SMSFs already make up one-third of the $1.3-trillion superannuation sector and are expected to take a bigger slice of the market as more people take control of their investments.

But if new rules from the federal government that expand the Australian Taxation Office's (ATO) power go into effect later this year as expected, how much extra protection does Australia's booming do-it-yourself super sector really need?

"The self-managed super fund industry has grown so fast and so complicated and so disaggregated, it has caught the government a bit on the hop," Kelly says.

"If I said to any insurance company that I found an industry that was large, complex and disaggregated, they would be all over it because there's risk in the system.

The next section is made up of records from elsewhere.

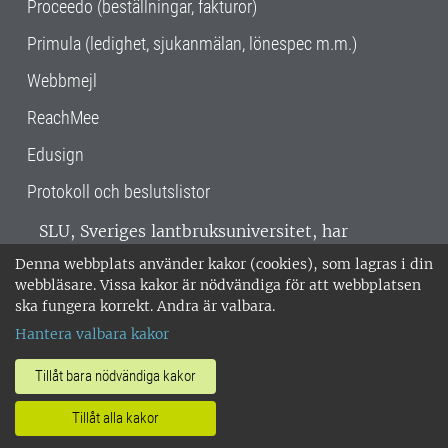
Proceedo (beställningar, fakturor)
Primula (ledighet, sjukanmälan, lönespec m.m.)
Webbmejl
ReachMee
Edusign
Protokoll och beslutslistor
SLU, Sveriges lantbruksuniversitet, har
verksamhet över hela Sverige. Huvudorter är
Denna webbplats använder kakor (cookies), som lagras i din
Alnarp, Uppsala och Umeå.
SLU är
webbläsare. Vissa kakor är nödvändiga för att webbplatsen
miljöcertifierat enligt ISO 14001. •
Telefon:
ska fungera korrekt. Andra är valbara.
018-67 10 00 • Org nr: 202100-2817 •
Om
Hantera valbara kakor
medarbetarwebben
•
SLU:s fakturaadress
•
Om SLU:s webbplatser
•
Vid KRIS
Tillåt bara nödvändiga kakor
•
Hantera kakor
•
Behandling av
Tillåt alla kakor
personuppgifter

"It's an opportunity for us to provide a residual solution to the risk that is clearly in this space."

Under new rules proposed by the Cooper review, slated to come into effect by 1 July 2012, the ATO will get a sliding scale of penalties, which range from fines to forcing trustees to take a course to make clear the rules governing the SMSF space.

That compares with its only real current power - the so-called nuclear option of making a fund non-compliant. Most see the new rules as sensible. But how much more vigilant will the ATO become?

One worry is the federal government will be increasingly keen to wind back some of the $30 billion it spends on tax concessions for superannuation funds, one-third of which goes to the 700,000 or so DIY super funds which on average are worth much more than those in industry and retail funds, that number some 8 million.

"Superannuation is going to become a political and tax issue," says Philip La Greca, technical services director for SMSF administration company Multiport.

"The ATO hasn't been in 'heavy enforcement' mode. It has been more about education. But no-one knows how far they will go."

During the financial year ending June 2010, the ATO made 185 funds non-compliant. It tends to audit about 2 per cent of SMSFs, ATO commissioner Michael D'Ascenzo said in a speech to the Self-Managed Super Fund Professionals' Association of Australia (SPAA) conference in Brisbane in early 2011.

In the year that ended last June, the ATO had expected to act on about 2000 auditor contravention reports.

"Making a fund non-complying or disqualifying a trustee are serious sanctions and ones that we do not impose lightly," D'Ascenzo said.